REQUIRED ACTION
Keep every word of the entries and print them exactly; the pictures stay out.

INPUT RECORDS

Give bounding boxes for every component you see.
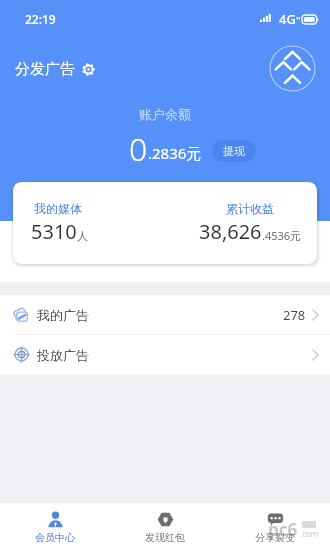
staticText: 账户余额 [139, 106, 191, 122]
staticText: 累计收益 [226, 201, 274, 216]
button[interactable]: 发现红包 [110, 503, 220, 550]
staticText: 发现红包 [145, 531, 185, 544]
button[interactable]: 分享裂变 [220, 503, 330, 550]
staticText: 人 [77, 229, 88, 243]
staticText: 我的广告 [37, 307, 89, 323]
staticText: 4G [279, 10, 296, 28]
button[interactable]: 投放广告 [0, 335, 330, 374]
staticText: .2836元 [148, 143, 202, 163]
staticText: 投放广告 [37, 347, 89, 363]
staticText: 38,626 [199, 218, 262, 245]
staticText: 22:19 [25, 11, 56, 27]
staticText: 0 [129, 127, 148, 171]
button[interactable]: Settings [82, 63, 95, 76]
button[interactable]: 我的媒体 [13, 182, 317, 264]
staticText: 我的媒体 [34, 201, 82, 216]
staticText: .4536元 [262, 228, 302, 243]
staticText: 278 [283, 306, 306, 324]
staticText: 5310 [31, 218, 77, 245]
staticText: 会员中心 [35, 531, 75, 544]
button[interactable]: App logo [269, 45, 316, 92]
staticText: 分享裂变 [255, 531, 295, 544]
button[interactable]: 提现 [212, 140, 256, 162]
staticText: 分发广告 [15, 60, 75, 79]
button[interactable]: 我的广告 [0, 295, 330, 334]
button[interactable]: 会员中心 [0, 503, 110, 550]
staticText: pc6 [268, 518, 298, 541]
staticText: .com [300, 528, 319, 539]
staticText: 提现 [223, 144, 245, 158]
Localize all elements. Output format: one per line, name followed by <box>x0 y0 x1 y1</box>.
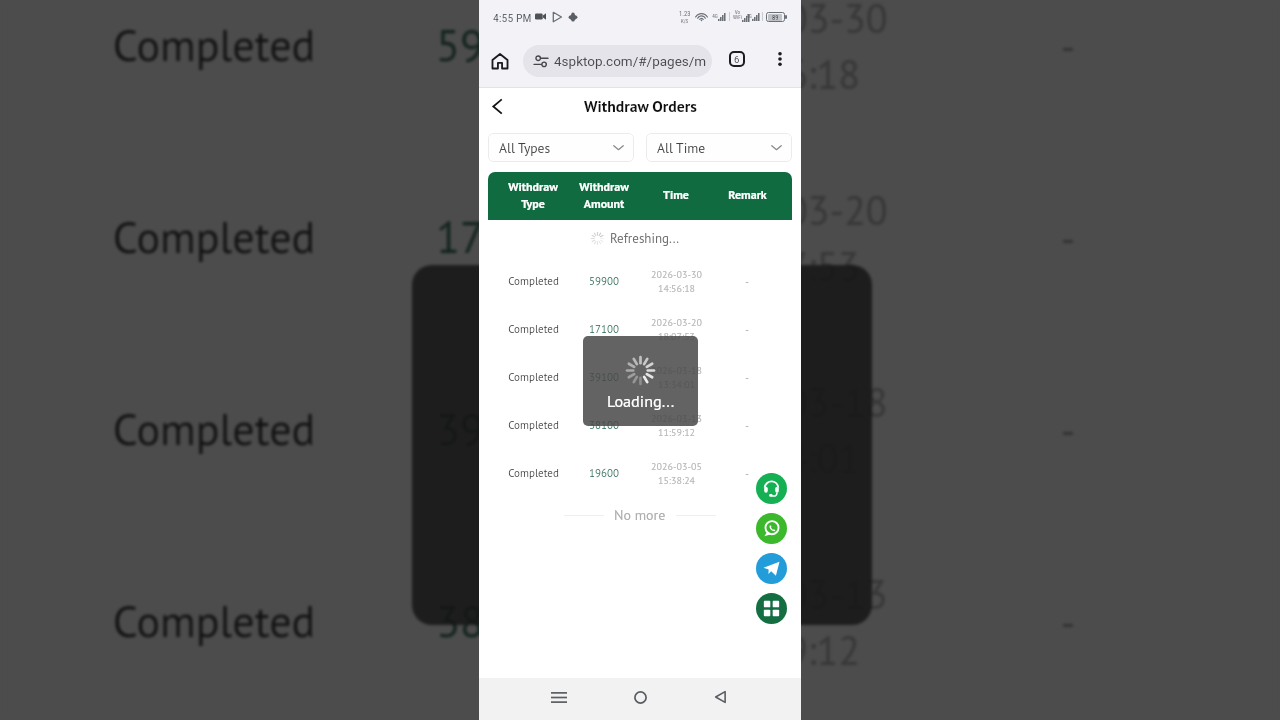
staticText: 4G <box>746 13 752 19</box>
staticText: - <box>1060 21 1076 73</box>
staticText: 2026-03-30 14:56:18 <box>651 268 702 295</box>
staticText: 17100 <box>589 322 619 336</box>
staticText: 2026-03-13 11:59:12 <box>684 569 888 677</box>
staticText: All Types <box>499 139 551 157</box>
staticText: - <box>1060 597 1076 649</box>
staticText: - <box>745 419 749 432</box>
staticText: 2026-03-05 15:38:24 <box>651 460 702 487</box>
button[interactable]: Back <box>482 91 512 121</box>
staticText: 17100 <box>436 209 556 265</box>
button[interactable]: Back <box>704 681 736 713</box>
staticText: Completed <box>112 17 316 73</box>
button[interactable]: All Types <box>488 133 634 162</box>
staticText: 39100 <box>436 401 556 457</box>
staticText: 1.23 <box>679 10 691 18</box>
button[interactable]: WhatsApp <box>756 513 787 544</box>
staticText: 59900 <box>436 17 556 73</box>
button[interactable]: More options <box>768 47 792 71</box>
staticText: 59900 <box>589 274 619 288</box>
staticText: 2026-03-30 14:56:18 <box>684 0 888 101</box>
staticText: Loading... <box>508 485 780 569</box>
staticText: K/S <box>681 18 689 24</box>
button[interactable]: Telegram <box>756 553 787 584</box>
staticText: - <box>1060 213 1076 265</box>
staticText: Completed <box>112 209 316 265</box>
staticText: All Time <box>657 139 706 157</box>
staticText: - <box>745 323 749 336</box>
staticText: Vo WiFi <box>733 9 742 20</box>
staticText: 2026-03-13 11:59:12 <box>651 412 702 439</box>
staticText: 4spktop.com/#/pages/m <box>554 53 707 69</box>
staticText: Withdraw Amount <box>579 179 629 211</box>
staticText: Withdraw Orders <box>584 96 697 116</box>
staticText: 2026-03-18 13:34:01 <box>651 364 702 391</box>
staticText: 38100 <box>589 418 619 432</box>
staticText: 89 <box>772 14 779 21</box>
staticText: 4G <box>712 13 718 19</box>
staticText: 2026-03-20 18:07:53 <box>651 316 702 343</box>
staticText: Completed <box>508 466 559 480</box>
staticText: Completed <box>508 274 559 288</box>
button[interactable]: All Time <box>646 133 792 162</box>
staticText: Refreshing... <box>610 230 680 247</box>
staticText: 6 <box>734 54 740 65</box>
staticText: Withdraw Type <box>508 179 558 211</box>
button[interactable]: Home <box>624 681 656 713</box>
staticText: Completed <box>112 593 316 649</box>
button[interactable]: Customer support <box>756 473 787 504</box>
button[interactable]: 4spktop.com/#/pages/m <box>523 45 712 77</box>
button[interactable]: Menu <box>756 593 787 624</box>
staticText: Completed <box>508 418 559 432</box>
staticText: Loading... <box>607 391 675 412</box>
staticText: No more <box>614 506 666 524</box>
staticText: 19600 <box>589 466 619 480</box>
staticText: Remark <box>728 187 767 203</box>
staticText: Completed <box>508 322 559 336</box>
staticText: 38100 <box>436 593 556 649</box>
staticText: 4:55 PM <box>493 11 532 25</box>
staticText: 2026-03-20 18:07:53 <box>684 185 888 293</box>
staticText: Completed <box>112 401 316 457</box>
staticText: - <box>1060 405 1076 457</box>
staticText: - <box>745 371 749 384</box>
staticText: - <box>745 275 749 288</box>
staticText: 39100 <box>589 370 619 384</box>
button[interactable]: Home <box>486 47 513 74</box>
staticText: 2026-03-18 13:34:01 <box>684 377 888 485</box>
button[interactable]: Tabs <box>724 46 750 72</box>
staticText: Time <box>663 187 689 203</box>
staticText: Completed <box>508 370 559 384</box>
button[interactable]: Recent apps <box>543 681 575 713</box>
staticText: - <box>745 467 749 480</box>
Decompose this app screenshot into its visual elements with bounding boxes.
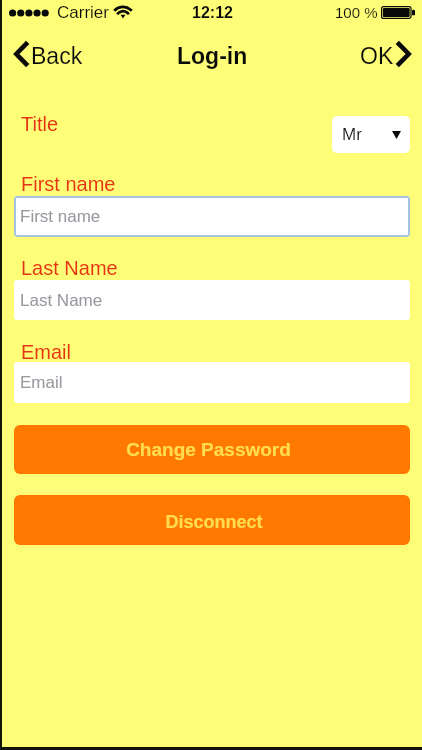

SOLUTION TO THIS PROBLEM
Give bounding boxes for every component you see.
staticText: 账户余额 [139, 106, 191, 122]
staticText: 累计收益 [226, 201, 274, 216]
button[interactable]: 发现红包 [110, 503, 220, 550]
staticText: 发现红包 [145, 531, 185, 544]
button[interactable]: 分享裂变 [220, 503, 330, 550]
staticText: 人 [77, 229, 88, 243]
staticText: 我的广告 [37, 307, 89, 323]
staticText: 4G [279, 10, 296, 28]
button[interactable]: 投放广告 [0, 335, 330, 374]
staticText: .2836元 [148, 143, 202, 163]
staticText: 投放广告 [37, 347, 89, 363]
staticText: 38,626 [199, 218, 262, 245]
staticText: 22:19 [25, 11, 56, 27]
staticText: 0 [129, 127, 148, 171]
button[interactable]: Settings [82, 63, 95, 76]
button[interactable]: 我的媒体 [13, 182, 317, 264]
staticText: 我的媒体 [34, 201, 82, 216]
staticText: .4536元 [262, 228, 302, 243]
staticText: 278 [283, 306, 306, 324]
staticText: 5310 [31, 218, 77, 245]
staticText: 会员中心 [35, 531, 75, 544]
button[interactable]: App logo [269, 45, 316, 92]
staticText: 分享裂变 [255, 531, 295, 544]
button[interactable]: 提现 [212, 140, 256, 162]
staticText: 分发广告 [15, 60, 75, 79]
button[interactable]: 我的广告 [0, 295, 330, 334]
button[interactable]: 会员中心 [0, 503, 110, 550]
staticText: pc6 [268, 518, 298, 541]
staticText: .com [300, 528, 319, 539]
staticText: 提现 [223, 144, 245, 158]
Localize all elements. Output format: one per line, name followed by <box>x0 y0 x1 y1</box>.
staticText: 4G <box>746 13 752 19</box>
staticText: - <box>1060 21 1076 73</box>
staticText: 2026-03-30 14:56:18 <box>651 268 702 295</box>
staticText: 17100 <box>589 322 619 336</box>
staticText: 2026-03-13 11:59:12 <box>684 569 888 677</box>
staticText: All Types <box>499 139 551 157</box>
staticText: - <box>1060 597 1076 649</box>
staticText: - <box>745 419 749 432</box>
staticText: 2026-03-05 15:38:24 <box>651 460 702 487</box>
button[interactable]: Back <box>482 91 512 121</box>
staticText: 17100 <box>436 209 556 265</box>
button[interactable]: Back <box>704 681 736 713</box>
staticText: Completed <box>112 17 316 73</box>
button[interactable]: All Types <box>488 133 634 162</box>
staticText: 39100 <box>436 401 556 457</box>
staticText: 1.23 <box>679 10 691 18</box>
button[interactable]: WhatsApp <box>756 513 787 544</box>
staticText: 59900 <box>436 17 556 73</box>
button[interactable]: More options <box>768 47 792 71</box>
staticText: 59900 <box>589 274 619 288</box>
staticText: 2026-03-30 14:56:18 <box>684 0 888 101</box>
staticText: Loading... <box>508 485 780 569</box>
staticText: K/S <box>681 18 689 24</box>
button[interactable]: Telegram <box>756 553 787 584</box>
staticText: - <box>1060 213 1076 265</box>
staticText: Completed <box>112 209 316 265</box>
staticText: All Time <box>657 139 706 157</box>
staticText: - <box>745 323 749 336</box>
staticText: Vo WiFi <box>733 9 742 20</box>
staticText: 2026-03-13 11:59:12 <box>651 412 702 439</box>
staticText: 4spktop.com/#/pages/m <box>554 53 707 69</box>
staticText: Withdraw Amount <box>579 179 629 211</box>
staticText: Withdraw Orders <box>584 96 697 116</box>
staticText: 2026-03-18 13:34:01 <box>651 364 702 391</box>
staticText: 38100 <box>589 418 619 432</box>
staticText: 89 <box>772 14 779 21</box>
staticText: 4G <box>712 13 718 19</box>
staticText: 2026-03-20 18:07:53 <box>651 316 702 343</box>
staticText: Completed <box>508 466 559 480</box>
staticText: Completed <box>508 274 559 288</box>
button[interactable]: All Time <box>646 133 792 162</box>
staticText: Refreshing... <box>610 230 680 247</box>
staticText: 6 <box>734 54 740 65</box>
staticText: Withdraw Type <box>508 179 558 211</box>
button[interactable]: Home <box>624 681 656 713</box>
staticText: Completed <box>112 593 316 649</box>
button[interactable]: Customer support <box>756 473 787 504</box>
button[interactable]: 4spktop.com/#/pages/m <box>523 45 712 77</box>
button[interactable]: Menu <box>756 593 787 624</box>
staticText: Completed <box>508 418 559 432</box>
staticText: Loading... <box>607 391 675 412</box>
staticText: No more <box>614 506 666 524</box>
staticText: 19600 <box>589 466 619 480</box>
staticText: Remark <box>728 187 767 203</box>
staticText: Completed <box>508 322 559 336</box>
staticText: 38100 <box>436 593 556 649</box>
staticText: 4:55 PM <box>493 11 532 25</box>
staticText: 2026-03-20 18:07:53 <box>684 185 888 293</box>
staticText: Completed <box>112 401 316 457</box>
staticText: - <box>1060 405 1076 457</box>
staticText: - <box>745 371 749 384</box>
staticText: - <box>745 275 749 288</box>
staticText: 39100 <box>589 370 619 384</box>
button[interactable]: Home <box>486 47 513 74</box>
staticText: 2026-03-18 13:34:01 <box>684 377 888 485</box>
button[interactable]: Tabs <box>724 46 750 72</box>
staticText: Time <box>663 187 689 203</box>
staticText: Completed <box>508 370 559 384</box>
button[interactable]: Recent apps <box>543 681 575 713</box>
staticText: - <box>745 467 749 480</box>
Decompose this app screenshot into its visual elements with bounding boxes.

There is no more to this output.